Ce n'est donc sans doute pas dans les pages à l'aura sulfureuse fantasmées par une poignée de bizarres lecteurs de la pièce de théâtre qu'est Le Roi en jaune que nous retrouverons ses traces mais dans sa dissémination au travers d'autres textes, ceux de Lovecraft par exemple, d'autres œuvres.
C'est dans la première saison de True Detective de Nic Pizzolatto, d'abord écrivain et professeur de littérature avant de devenir réalisateur et producteur de la très célèbre série télévisée, que plane de nouveau la menace du Roi en jaune, où nous suivons Marty Hart (Woody Harrelson) et Rust Cohle (Matthew McConaughey) sur les traces d'un tueur en série appartenant à une secte maléfique de pédophiles sacrificateurs d'enfants, mais ce n'est pas tant la très habile construction scénaristique de l'intrigue qui m'intéresse que la personnalité tourmentée mais aussi inébranlablement obsédée par sa quête d'un des deux flics, Rust, magnifiquement joué par Matthew McConaughey, laquelle nous montre qu'on ne peut voir la souillure, la corruption, le Mal, qu'à condition de s'en approcher d'aussi près que possible sans soi-même sombrer dans la folie, à la différence de plusieurs personnages de Chambers. Cette même remarque me semble devoir s'appliquer, bon an mal an, à plus d'un des personnages de 2666 de Roberto Bolaño, tout obsédés qu'ils sont par le fait de pouvoir remonter la trace d'un écrivain dont ils ont tout lu, tout commenté et qu'ils se sont mis en tête de retrouver, Benno von Archimboldi / Hans Reiter, pur être de fiction qui a pourtant, à mes yeux, plus de réalité que l'insaisissable André Lavacourt / Pierre Couturier (3).

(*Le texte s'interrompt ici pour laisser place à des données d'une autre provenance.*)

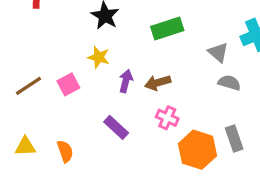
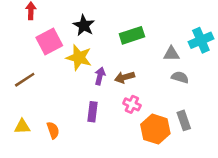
gray triangle: (218, 52) -> (171, 54), turned -42
yellow star: (99, 57) -> (79, 58), size x1.5
pink square: (68, 84) -> (49, 41), moved, size x1.5
purple rectangle: (116, 127) -> (92, 112), turned 54

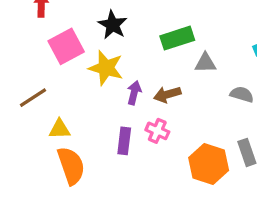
gray triangle: (171, 54) -> (205, 63), moved
pink cross: (132, 104) -> (157, 131), moved
yellow triangle: (22, 127) -> (60, 129), moved
orange semicircle: (53, 130) -> (71, 166), size x1.6

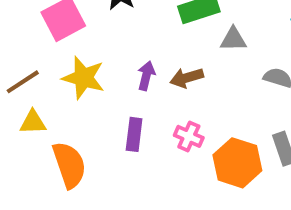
yellow star: (106, 68) -> (83, 78), moved
yellow triangle: (60, 129) -> (33, 122), moved
pink cross: (157, 131) -> (189, 136), moved

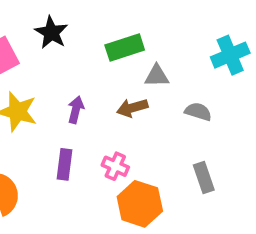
brown arrow: (187, 78) -> (132, 108), moved
orange hexagon: (237, 163) -> (140, 204), moved

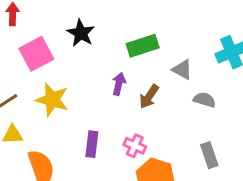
gray triangle: (157, 76) -> (182, 70), moved, turned 30
brown arrow: (132, 108) -> (149, 97), turned -40
purple arrow: (76, 110) -> (119, 84), moved

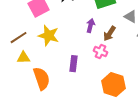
pink cross: (135, 146) -> (101, 52), moved

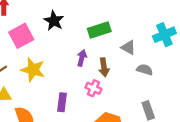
brown arrow: (110, 34) -> (104, 67), turned -42

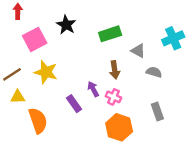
purple arrow: (82, 58) -> (93, 89), moved, turned -42
pink cross: (93, 88) -> (113, 97), moved
purple rectangle: (62, 102) -> (74, 104), turned -42

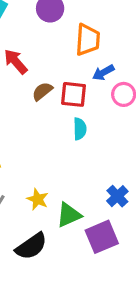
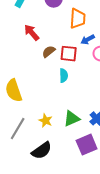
cyan semicircle: (80, 129) -> (64, 76), moved
green triangle: (69, 215) -> (72, 119), moved

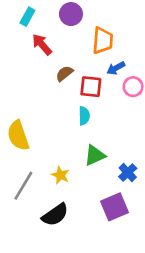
red arrow: (32, 33) -> (42, 44), moved
brown semicircle: (49, 52) -> (64, 73), moved
green triangle: (72, 119) -> (95, 155), moved

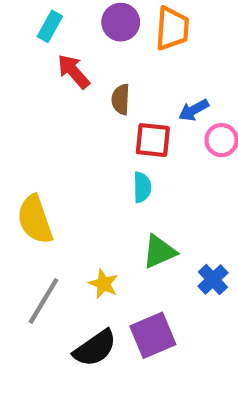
orange trapezoid: (103, 40) -> (172, 29), moved
brown semicircle: (64, 73) -> (121, 99), moved, turned -48
purple square: (115, 207) -> (153, 335), moved

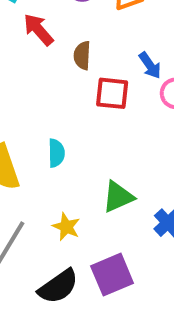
blue arrow: (194, 110) -> (150, 65), turned -96
cyan semicircle: (142, 187) -> (56, 153), moved

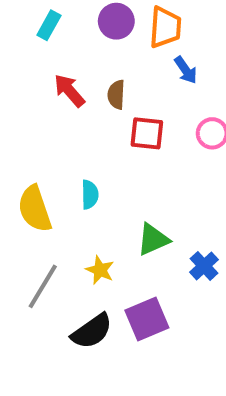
red arrow: (38, 30) -> (69, 91), moved
blue arrow: (150, 65) -> (186, 70), moved

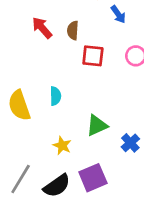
gray line: (43, 286) -> (21, 179), moved

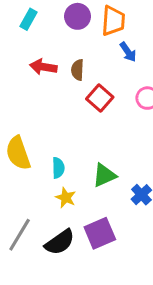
red arrow: (42, 28) -> (43, 67), turned -40
red square: (93, 56) -> (100, 98), turned 35
cyan semicircle: (55, 96) -> (58, 168), moved

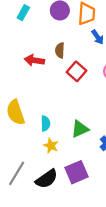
red arrow: (43, 67) -> (34, 60), moved

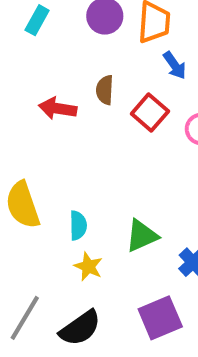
red square: (76, 71) -> (150, 113), moved
purple square: (76, 172) -> (160, 318), moved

C'est bien ce trait de caractère dont le si peu commun flic Rust fait preuve des années durant qui doit fournir un début d'explication à l'opiniâtreté, que certains pourraient juger louche ou trouble lorsqu'ils me rencontrent et qu'alors, de manière plus ou moins abrupte, je me mets à leur parler d'un roman qu'ils ne connaissent évidemment pas comme je ne le connaissais évidemment pas avant que ne m'en parle, puis me l'offre, Jean-François Michaud au mois de juin 2023, qui tragiquement disparut au mois de juin 2024, obsédé lui aussi par le fait de rendre de nouveau visible le livre dont il venait de me donner un des rarissimes exemplaires physiques, emporté bien trop tôt comme s'il avait succombé à la malédiction frappant apparemment les quelques lecteurs des Français de la décadence dont les pages semblent elles aussi, elles surtout, avoir été réellement maudites, c'est donc bien cette espèce de monomanie qui caractérise l'opiniâtreté, appelons donc cette bizarrerie d'un nom rassurant, oui : l'opiniâtreté avec laquelle je me suis lancé sur les traces des Français de la décadence, un livre finalement bien plus dangereux et insidieux, mystérieux aussi, que le très esthétisant Roi en jaune et, en fin de compte, beaucoup plus irréel que celui-ci, puisqu'il semble évident que, hormis miraculeuse réédition, l'unique roman d'André Lavacourt ne pourra plus vraiment être lu, comme si son éditeur si peu persévérant l'avait jeté au feu et que, à la différence de l'exemplaire du Roi en jaune qui fut sauvé des flammes par l'un de ses curieux lecteurs ayant tout à coup «entrevu le début du second acte» de la pièce de théâtre maléfique et ne pouvant dès lors plus détacher son regard de ce qu'il y lisait, «pleurant, riant, frémissant d'une terreur qui par moments [l]e prend encore aujourd'hui» (p. 17), bien après qu'il a lu toute la pièce donc, comme s'il se fût consumé sans même laisser de cendres, ce grand roman à la langue tour à tour classique et goguenarde, maîtrisée jusque dans les scènes de la plus franche ribauderie, pleine des torrents de fiel que l'on n'avait pas entendue ni lue depuis le Voyage au bout de la nuit.
Notes
(1) Vite, vite, vite, dépêche-toi, David Vincent, de laver ces vilaines taches de ton catalogue qui en comporte bien d'autres !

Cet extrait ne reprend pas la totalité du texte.